Extracellular Vesicles (EVs) as Crucial Mediators of Cell-Cell Interaction in Asthma

Abstract

Asthma is the most common chronic respiratory disorder worldwide and accounts for a huge health and economic burden. Its incidence is rapidly increasing but, in parallel, novel personalized approaches have emerged. Indeed, the improved knowledge of cells and molecules mediating asthma pathogenesis has led to the development of targeted therapies that significantly increased our ability to treat asthma patients, especially in severe stages of disease. In such complex scenarios, extracellular vesicles (EVs i.e., anucleated particles transporting nucleic acids, cytokines, and lipids) have gained the spotlight, being considered key sensors and mediators of the mechanisms controlling cell-to-cell interplay. We will herein first revise the existing evidence, mainly by mechanistic studies in vitro and in animal models, that EV content and release is strongly influenced by the specific triggers of asthma. Current studies indicate that EVs are released by potentially all cell subtypes in the asthmatic airways, particularly by bronchial epithelial cells (with different cargoes in the apical and basolateral side) and inflammatory cells. Such studies largely suggest a pro-inflammatory and pro-remodelling role of EVs, whereas a minority of reports indicate protective effects, particularly by mesenchymal cells. The co-existence of several confounding factors-including technical pitfalls and host and environmental confounders-is still a major challenge in human studies. Technical standardization in isolating EVs from different body fluids and careful selection of patients will provide the basis for obtaining reliable results and extend their application as effective biomarkers in asthma.

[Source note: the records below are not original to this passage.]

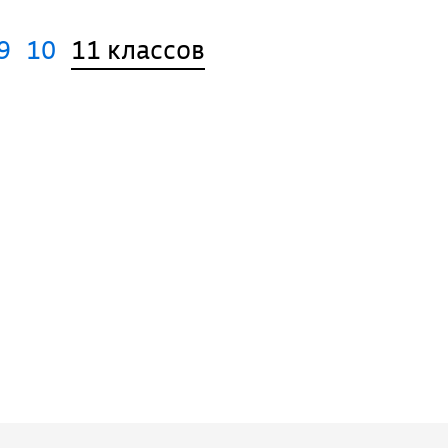
9
10
11 классов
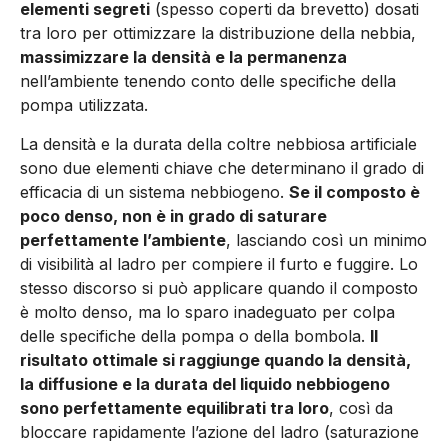
elementi segreti
(spesso coper­ti da brevetto) dosati
tra loro per ottimizzare la distribuzione della nebbia,
massimizzare la densità e la permanenza
nell’ambiente tenendo conto delle specifiche della
pompa utilizzata.
La densità e la durata della coltre nebbiosa artifi­ciale
sono due elementi chiave che determinano il grado di
efficacia di un sistema nebbiogeno.
Se il composto è
poco denso, non è in grado di sa­turare
perfettamente l’ambiente
, lasciando così un minimo
di visibilità al ladro per compiere il furto e fuggire. Lo
stesso discorso si può appli­care quando il composto
è molto denso, ma lo sparo inadeguato per colpa
delle specifiche della pompa o della bombola.
Il
risultato ottimale si raggiunge quando la densità,
la diffusione e la durata del liquido nebbiogeno
sono perfettamen­te equilibrati tra loro
, così da
bloccare rapida­mente l’azione del ladro (saturazione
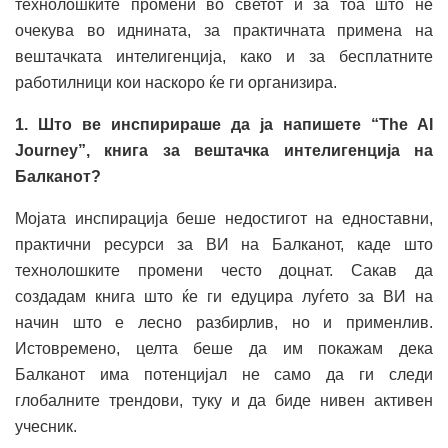
технолошките промени во светот и за тоа што нè
очекува во иднината, за практичната примена на
вештачката интелигенција, како и за бесплатните
работилници кои наскоро ќе ги организира.
1. Што ве инспирираше да ја напишете “The AI
Journey”, книга за вештачка интелигенција на
Балканот?
Мојата инспирација беше недостигот на едноставни,
практични ресурси за ВИ на Балканот, каде што
технолошките промени често доцнат. Сакав да
создадам книга што ќе ги едуцира луѓето за ВИ на
начин што е лесно разбирлив, но и применлив.
Истовремено, целта беше да им покажам дека
Балканот има потенцијал не само да ги следи
глобалните трендови, туку и да биде нивен активен
учесник.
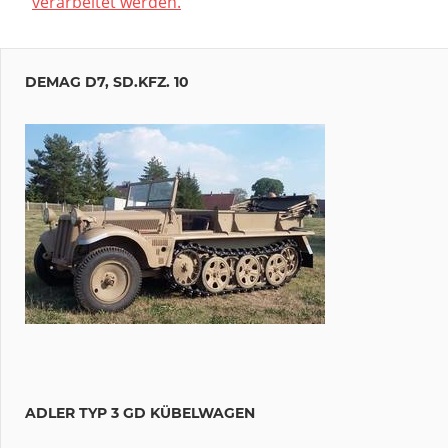
verarbeitet werden.
DEMAG D7, SD.KFZ. 10
ADLER TYP 3 GD KÜBELWAGEN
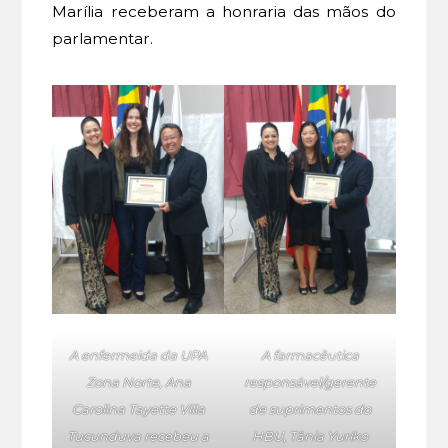
Marília receberam a honraria das mãos do
parlamentar.
A enfermeida da UPA
A farmacêutica
Zona Norte, Ana
responsável/gerente
Carolina Tayette Villa
de suprimentos do
Tucunduva recebeu a
HBU, Tânia Yuriko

Keywords: airway inflammation; endotypes; microRNA (miRNA); signaling.

Figure 1

The main pathological hallmarks of remodeling in asthma encompass alterations in different airway compartments: Airway epithelium (epithelial shedding, mucous cell metaplasia); subepithelial basement membrane (collagen deposition and thickening of the reticular layer); blood vessels (neoangiogenesis); and airway smooth muscle (enlargement due to hypertrophy/hyperplasia).

Figure 2

Epithelial cells have the potential to release extracellular vesicles with different sizes, origins, and cargoes. Within the endosomal system, internalized cargoes are sorted into early endosomes that then mature into multivesicular bodies (MVB). Cargoes are also delivered from the trans-Golgi network (G) and from the cytosol. Multivesicular bodies cargoes get transported to the plasma membrane, fuse with the cell surface, and are secreted in the extracellular space as exosomes. At variance, microvesicles refer to vesicles generated via direct outward blebbing and pinching of the plasma membrane, a phenomenon accompanied by distinct, localized changes in plasma membrane protein and lipid components that will result in alteration of the membrane curvature and rigidity. Finally, cells that undergo apoptosis go through membrane blebbing and disintegration of the cellular content, which will produce apoptotic bodies. ER: endoplasmic reticulum; N: nucleus; L: lysosome.